BIG READ: Game Pass, or fail
“We are now the largest publisher after the Activision [deal] so therefore we want to be a fantastic publisher, similar to the approach of what we did with Office. We’re going to be everywhere, on every platform. We want to make sure, whether it’s consoles, whether it’s the PC, whether it’s mobile, whether it’s cloud gaming, or the TV, so we just want to make sure the games are being enjoyed by gamers everywhere.”
Satya Nadella, CEO, Microsoft. (Bolding added. h/t Stephen Totilo)
Xbox recently made its third major Game Pass overhaul in two years.
It is the most tangible proof that the firm is still searching for the right formula rather than confidently executing. By far the most telling change is its locking Call of Duty: Black Ops 6 behind a new $30-per-month Ultimate tier, a 50 percent price increase from the previous $19.99.
The growing evidence that premium subscription titles cannibalize unit sales, as reported by Bloomberg’s Cecilia D’Anastasio, tells us two things: first, Game Pass hasn’t delivered the immediate, explosive growth Microsoft anticipated after acquiring Activision Blizzard, and, second, it has realized its infrastructure costs don’t align with its pricing model. Worse, the rapid sequence of pricing updates makes for, as one former Xbox employee told me, “bad optics.”
This aggressive repricing reveals another uncomfortable truth: the service has what one might call ‘airline economics in reverse.’ In air travel, premium passengers subsidize economy fares. On Game Pass, every user effectively flies business class while paying economy prices, creating an inherently margin-thin model in which heavy users consume disproportionate resources without proportional revenue.
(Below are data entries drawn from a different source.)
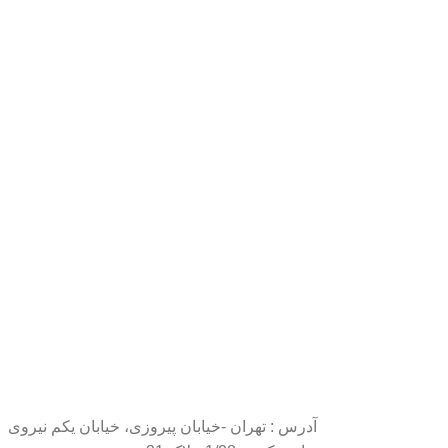
آدرس : تهران -خیابان پیروزی، خیابان یکم نیروی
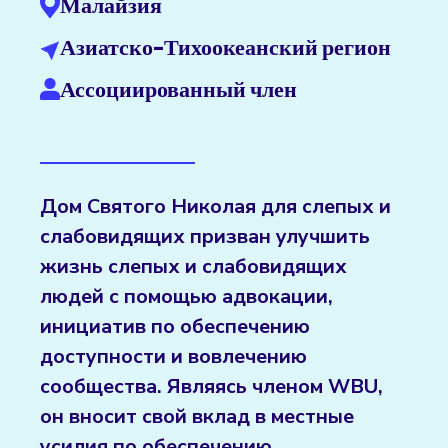
Малайзия
Азиатско-Тихоокеанский регион
Ассоциированный член
Дом Святого Николая для слепых и
слабовидящих призван улучшить
жизнь слепых и слабовидящих
людей с помощью адвокации,
инициатив по обеспечению
доступности и вовлечению
сообщества. Являясь членом WBU,
он вносит свой вклад в местные
усилия по обеспечению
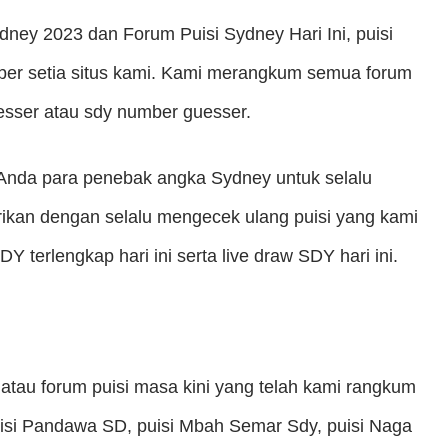
dney 2023 dan Forum Puisi Sydney Hari Ini, puisi
ber setia situs kami. Kami merangkum semua forum
uesser atau sdy number guesser.
Anda para penebak angka Sydney untuk selalu
rikan dengan selalu mengecek ulang puisi yang kami
 terlengkap hari ini serta live draw SDY hari ini.
 atau forum puisi masa kini yang telah kami rangkum
uisi Pandawa SD, puisi Mbah Semar Sdy, puisi Naga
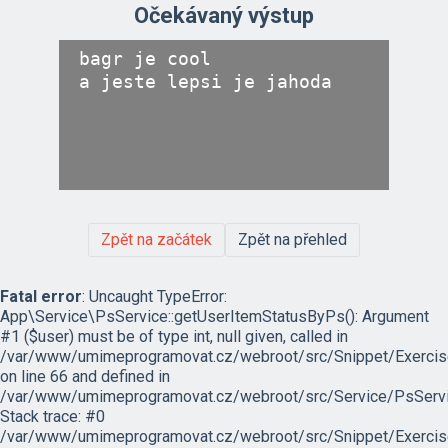
Očekávaný výstup
bagr je cool

Zpět na začátek
Zpět na přehled
Fatal error
: Uncaught TypeError:
App\Service\PsService::getUserItemStatusByPs(): Argument
#1 ($user) must be of type int, null given, called in
/var/www/umimeprogramovat.cz/webroot/src/Snippet/Exercis
on line 66 and defined in
/var/www/umimeprogramovat.cz/webroot/src/Service/PsServi
Stack trace: #0
/var/www/umimeprogramovat.cz/webroot/src/Snippet/Exercis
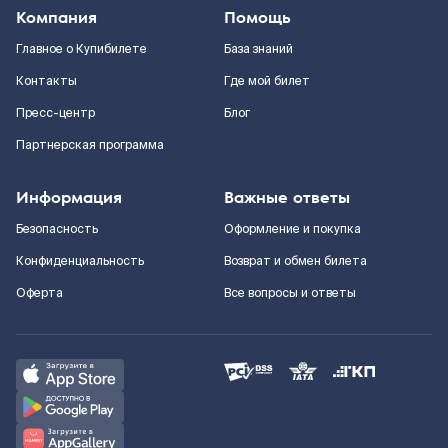
Компания
Помощь
Главное о Купибилете
База знаний
Контакты
Где мой билет
Пресс-центр
Блог
Партнерская программа
Информация
Важные ответы
Безопасность
Оформление и покупка
Конфиденциальность
Возврат и обмен билета
Оферта
Все вопросы и ответы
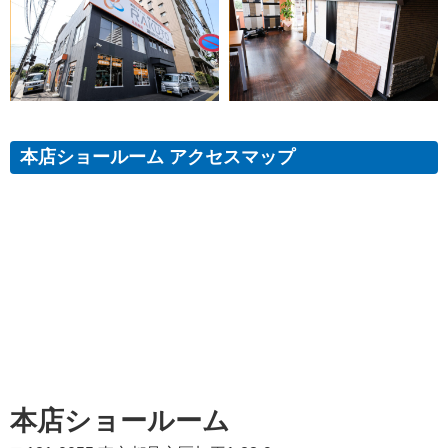
本店ショールーム アクセスマップ
本店ショールーム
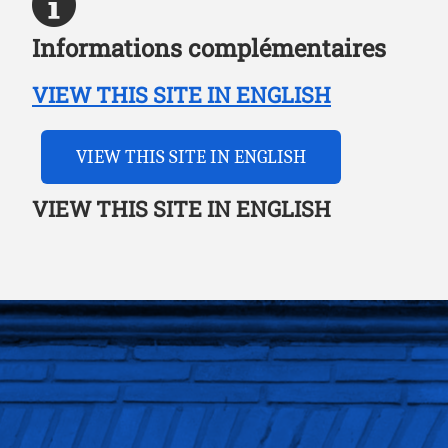
Informations complémentaires
VIEW THIS SITE IN ENGLISH
VIEW THIS SITE IN ENGLISH
VIEW THIS SITE IN ENGLISH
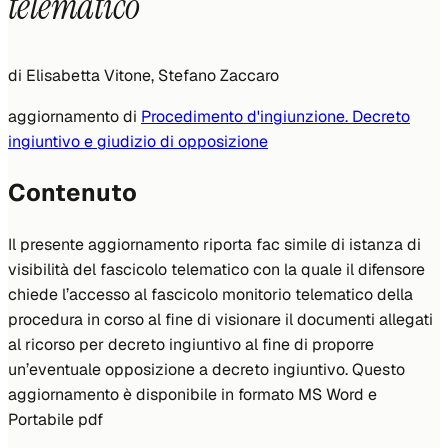
telematico
di
Elisabetta Vitone, Stefano Zaccaro
aggiornamento di
Procedimento d'ingiunzione. Decreto
ingiuntivo e giudizio di opposizione
Contenuto
Il presente aggiornamento riporta fac simile di istanza di
visibilità del fascicolo telematico con la quale il difensore
chiede l’accesso al fascicolo monitorio telematico della
procedura in corso al fine di visionare il documenti allegati
al ricorso per decreto ingiuntivo al fine di proporre
un’eventuale opposizione a decreto ingiuntivo. Questo
aggiornamento è disponibile in formato MS Word e
Portabile pdf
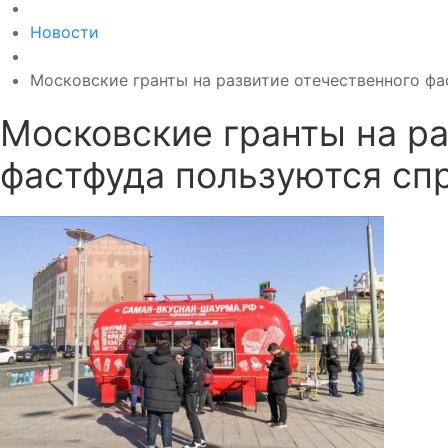
Новости
Московские гранты на развитие отечественного ф
Московские гранты на ра
фастфуда пользуются сп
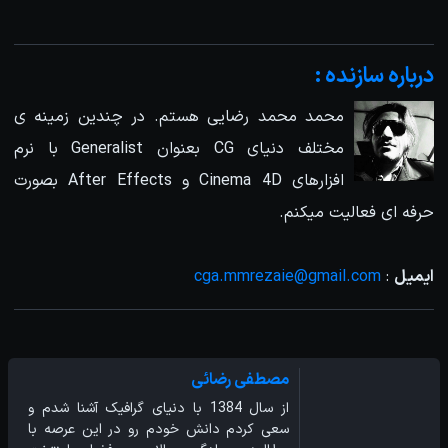
درباره سازنده :
محمد محمد رضایی هستم. در چندین زمینه ی
مختلف دنیای CG بعنوان Generalist با نرم
افزارهای Cinema 4D و After Effects بصورت
حرفه ای فعالیت میکنم.
ایمیل
:
cga.mmrezaie@gmail.com
مصطفی رضائی
از سال 1384 با دنیای گرافیک آشنا شدم و
سعی کردم دانش خودم رو در این عرصه با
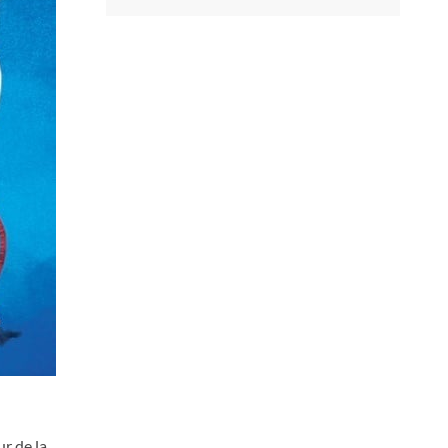
ur de la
Microsoft is now trying to fix this structural problem by segmenting its user base. The $30 Ultimate tier targets power users—those who stream Call of Duty daily and download multiple new releases each month—whose infrastructure costs far exceed what the previous flat fee could cover. At the same time, management has also confirmed cheaper, ad-supported tiers coming for lighter users, particularly cloud-focused players.
It’s all part of Microsoft changing direction to accommodate a broader industry shift. It now aims to reach as many people as possible—or, in Xbox corporate speak, “reach people where they are,” which means abandoning its console-centric approach.
However, while subscriptions are a more established monetization strategy in other entertainment categories, such as streaming video and music, there is still precious little research on their viability and benefits in the context of console gaming. It partly explains why Microsoft seems to be making a series of uncertain decisions, leading critics to conclude its service isn’t performing well.
Based on data provided by Antenna (disclosure: I’m an investor), we can see that weekly signups for Xbox Game Pass have indeed been trending downward.